Problem:
If an entry holds a picture, drop the picture and restate the rest word for word.

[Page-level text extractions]
__________________________________________________

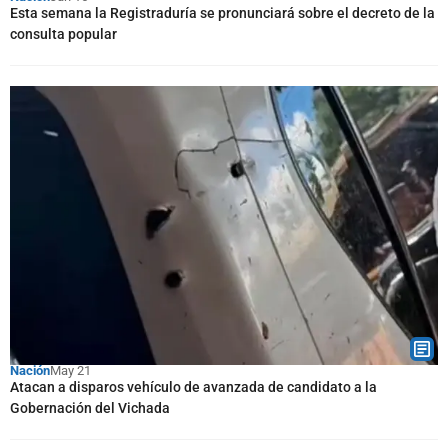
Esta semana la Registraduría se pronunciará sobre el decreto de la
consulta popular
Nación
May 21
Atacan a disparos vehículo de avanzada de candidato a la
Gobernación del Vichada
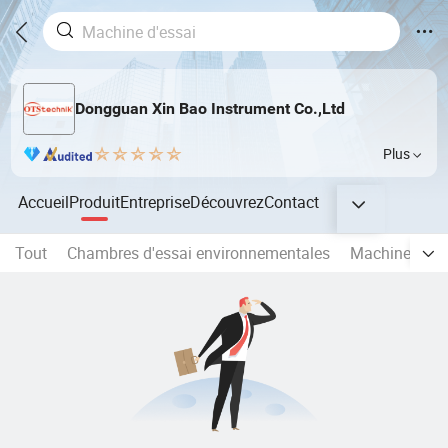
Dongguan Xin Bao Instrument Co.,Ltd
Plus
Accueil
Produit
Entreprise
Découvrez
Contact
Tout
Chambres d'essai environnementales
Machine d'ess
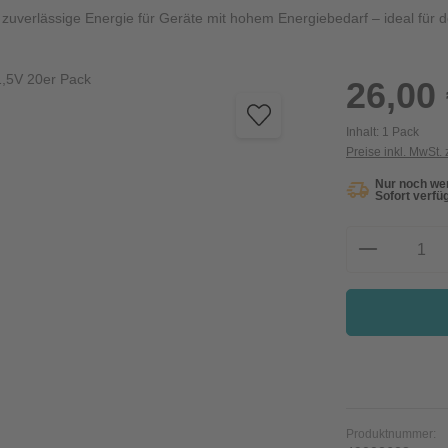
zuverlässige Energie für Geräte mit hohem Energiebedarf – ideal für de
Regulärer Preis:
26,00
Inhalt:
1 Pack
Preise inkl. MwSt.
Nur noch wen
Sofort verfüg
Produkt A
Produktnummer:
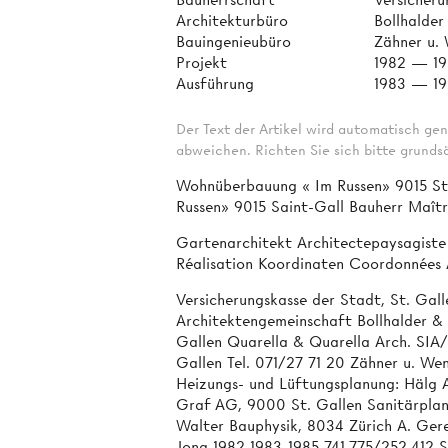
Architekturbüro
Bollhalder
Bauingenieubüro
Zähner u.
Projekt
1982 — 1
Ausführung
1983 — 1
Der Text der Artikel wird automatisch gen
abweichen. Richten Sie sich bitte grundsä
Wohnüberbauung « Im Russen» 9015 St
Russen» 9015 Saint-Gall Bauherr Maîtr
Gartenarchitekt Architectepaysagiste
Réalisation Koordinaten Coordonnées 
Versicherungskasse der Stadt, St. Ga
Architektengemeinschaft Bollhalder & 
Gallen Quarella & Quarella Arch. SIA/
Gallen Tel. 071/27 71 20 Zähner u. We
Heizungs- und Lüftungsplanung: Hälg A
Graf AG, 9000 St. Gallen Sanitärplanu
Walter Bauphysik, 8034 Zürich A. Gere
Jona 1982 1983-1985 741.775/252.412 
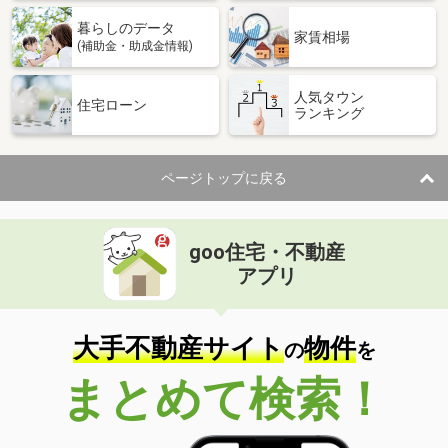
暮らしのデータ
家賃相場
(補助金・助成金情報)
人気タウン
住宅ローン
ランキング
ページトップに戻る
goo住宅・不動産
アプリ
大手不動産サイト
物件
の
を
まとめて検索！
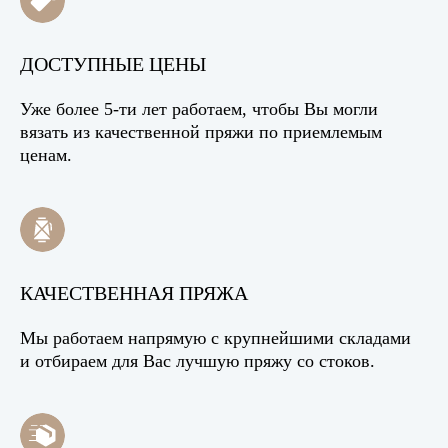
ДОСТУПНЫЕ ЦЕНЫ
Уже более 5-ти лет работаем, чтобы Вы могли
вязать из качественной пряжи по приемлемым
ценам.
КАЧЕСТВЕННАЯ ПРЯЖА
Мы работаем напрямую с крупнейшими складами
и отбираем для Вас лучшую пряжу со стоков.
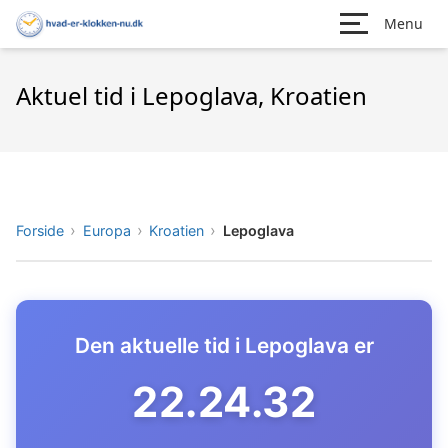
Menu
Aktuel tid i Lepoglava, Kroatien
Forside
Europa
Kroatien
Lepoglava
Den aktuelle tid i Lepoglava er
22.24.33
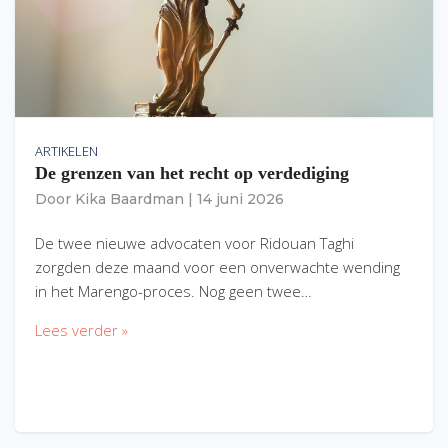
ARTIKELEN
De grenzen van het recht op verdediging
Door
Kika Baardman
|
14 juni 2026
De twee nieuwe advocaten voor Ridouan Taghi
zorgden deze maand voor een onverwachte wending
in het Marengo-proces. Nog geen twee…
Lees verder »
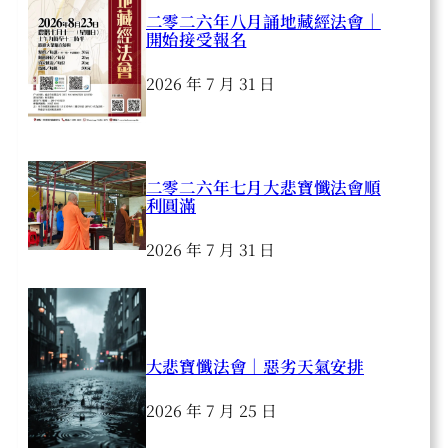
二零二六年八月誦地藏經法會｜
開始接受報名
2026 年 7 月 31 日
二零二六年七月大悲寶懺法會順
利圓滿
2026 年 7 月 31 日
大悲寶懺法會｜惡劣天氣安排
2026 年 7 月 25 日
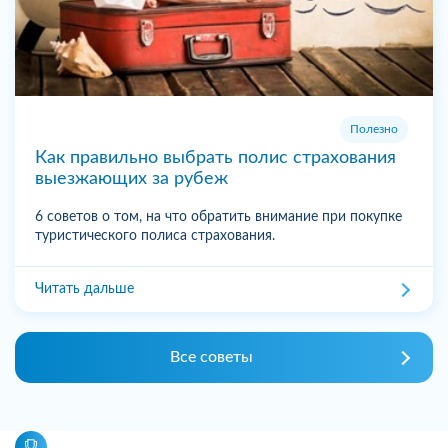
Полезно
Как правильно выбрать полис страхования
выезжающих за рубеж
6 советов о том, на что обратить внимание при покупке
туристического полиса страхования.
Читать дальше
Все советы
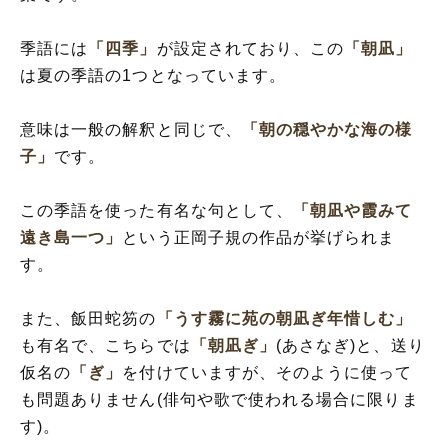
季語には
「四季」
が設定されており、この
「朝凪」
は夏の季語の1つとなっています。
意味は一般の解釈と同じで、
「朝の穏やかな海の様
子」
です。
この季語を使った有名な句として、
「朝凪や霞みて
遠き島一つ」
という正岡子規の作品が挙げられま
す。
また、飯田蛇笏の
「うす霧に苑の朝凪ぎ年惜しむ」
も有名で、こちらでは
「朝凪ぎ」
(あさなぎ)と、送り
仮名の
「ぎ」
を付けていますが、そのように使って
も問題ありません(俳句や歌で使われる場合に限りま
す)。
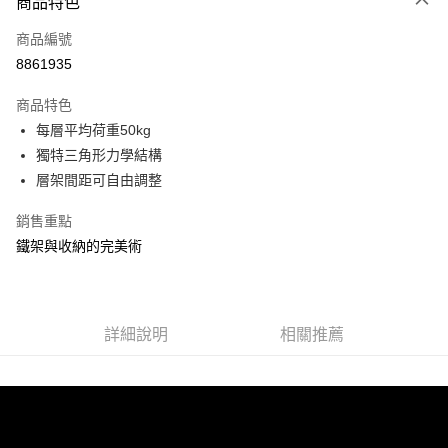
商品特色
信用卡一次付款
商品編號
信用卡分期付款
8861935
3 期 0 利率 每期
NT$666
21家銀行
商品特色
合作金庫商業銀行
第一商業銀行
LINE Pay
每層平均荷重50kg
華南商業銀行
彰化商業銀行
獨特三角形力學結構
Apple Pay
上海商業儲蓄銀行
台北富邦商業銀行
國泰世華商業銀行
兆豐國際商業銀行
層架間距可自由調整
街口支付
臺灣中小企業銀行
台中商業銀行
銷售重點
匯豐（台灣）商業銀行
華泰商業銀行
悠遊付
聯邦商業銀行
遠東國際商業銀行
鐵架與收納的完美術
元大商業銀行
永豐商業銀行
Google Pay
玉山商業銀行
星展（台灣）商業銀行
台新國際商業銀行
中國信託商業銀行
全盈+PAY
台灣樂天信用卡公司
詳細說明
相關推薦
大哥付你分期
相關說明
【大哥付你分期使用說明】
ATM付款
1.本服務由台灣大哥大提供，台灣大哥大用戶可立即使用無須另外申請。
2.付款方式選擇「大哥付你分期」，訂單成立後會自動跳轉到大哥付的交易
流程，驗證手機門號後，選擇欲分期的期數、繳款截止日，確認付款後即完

__________________________________________________

Reply to the task:
Esta semana la Registraduría se pronunciará sobre el decreto de la
consulta popular
Nación
May 21
Atacan a disparos vehículo de avanzada de candidato a la
Gobernación del Vichada
Dongguan Xin Bao Instrument Co.,Ltd
Plus
Accueil
Produit
Entreprise
Découvrez
Contact
Tout
Chambres d'essai environnementales
Machine d'ess
zuverlässige Energie für Geräte mit hohem Energiebedarf – ideal für de
Regulärer Preis:
26,00
Inhalt:
1 Pack
Preise inkl. MwSt.
Nur noch wen
Sofort verfüg
Produkt A
Produktnummer:
Architekturbüro
Bollhalder
Bauingenieubüro
Zähner u.
Projekt
1982 — 1
Ausführung
1983 — 1
Der Text der Artikel wird automatisch gen
abweichen. Richten Sie sich bitte grundsä
Wohnüberbauung « Im Russen» 9015 St
Russen» 9015 Saint-Gall Bauherr Maîtr
Gartenarchitekt Architectepaysagiste
Réalisation Koordinaten Coordonnées 
Versicherungskasse der Stadt, St. Ga
Architektengemeinschaft Bollhalder & 
Gallen Quarella & Quarella Arch. SIA/
Gallen Tel. 071/27 71 20 Zähner u. We
Heizungs- und Lüftungsplanung: Hälg A
Graf AG, 9000 St. Gallen Sanitärplanu
Walter Bauphysik, 8034 Zürich A. Gere
Jona 1982 1983-1985 741.775/252.412 
暮らしのデータ
家賃相場
(補助金・助成金情報)
人気タウン
住宅ローン
ランキング
ページトップに戻る
goo住宅・不動産
アプリ
大手不動産サイト
物件
の
を
まとめて検索！
ДОСТУПНЫЕ ЦЕНЫ
Уже более 5-ти лет работаем, чтобы Вы могли
вязать из качественной пряжи по приемлемым
ценам.
КАЧЕСТВЕННАЯ ПРЯЖА
Мы работаем напрямую с крупнейшими складами
и отбираем для Вас лучшую пряжу со стоков.
Menu
Aktuel tid i Lepoglava, Kroatien
Forside
Europa
Kroatien
Lepoglava
Den aktuelle tid i Lepoglava er
22.24.33
ARTIKELEN
De grenzen van het recht op verdediging
Door
Kika Baardman
|
14 juni 2026
De twee nieuwe advocaten voor Ridouan Taghi
zorgden deze maand voor een onverwachte wending
in het Marengo-proces. Nog geen twee…
Lees verder »
二零二六年八月誦地藏經法會｜
開始接受報名
2026 年 7 月 31 日
二零二六年七月大悲寶懺法會順
利圓滿
2026 年 7 月 31 日
大悲寶懺法會｜惡劣天氣安排
2026 年 7 月 25 日
Полезно
Как правильно выбрать полис страхования
выезжающих за рубеж
6 советов о том, на что обратить внимание при покупке
туристического полиса страхования.
Читать дальше
Все советы
季語には
「四季」
が設定されており、この
「朝凪」
は夏の季語の1つとなっています。
意味は一般の解釈と同じで、
「朝の穏やかな海の様
子」
です。
この季語を使った有名な句として、
「朝凪や霞みて
遠き島一つ」
という正岡子規の作品が挙げられま
す。
また、飯田蛇笏の
「うす霧に苑の朝凪ぎ年惜しむ」
も有名で、こちらでは
「朝凪ぎ」
(あさなぎ)と、送り
仮名の
「ぎ」
を付けていますが、そのように使って
も問題ありません(俳句や歌で使われる場合に限りま
す)。
商品特色
信用卡一次付款
商品編號
信用卡分期付款
8861935
3 期 0 利率 每期
NT$666
21家銀行
商品特色
合作金庫商業銀行
第一商業銀行
LINE Pay
每層平均荷重50kg
華南商業銀行
彰化商業銀行
獨特三角形力學結構
Apple Pay
上海商業儲蓄銀行
台北富邦商業銀行
國泰世華商業銀行
兆豐國際商業銀行
層架間距可自由調整
街口支付
臺灣中小企業銀行
台中商業銀行
銷售重點
匯豐（台灣）商業銀行
華泰商業銀行
悠遊付
聯邦商業銀行
遠東國際商業銀行
鐵架與收納的完美術
元大商業銀行
永豐商業銀行
Google Pay
玉山商業銀行
星展（台灣）商業銀行
台新國際商業銀行
中國信託商業銀行
全盈+PAY
台灣樂天信用卡公司
詳細說明
相關推薦
大哥付你分期
相關說明
【大哥付你分期使用說明】
ATM付款
1.本服務由台灣大哥大提供，台灣大哥大用戶可立即使用無須另外申請。
2.付款方式選擇「大哥付你分期」，訂單成立後會自動跳轉到大哥付的交易
流程，驗證手機門號後，選擇欲分期的期數、繳款截止日，確認付款後即完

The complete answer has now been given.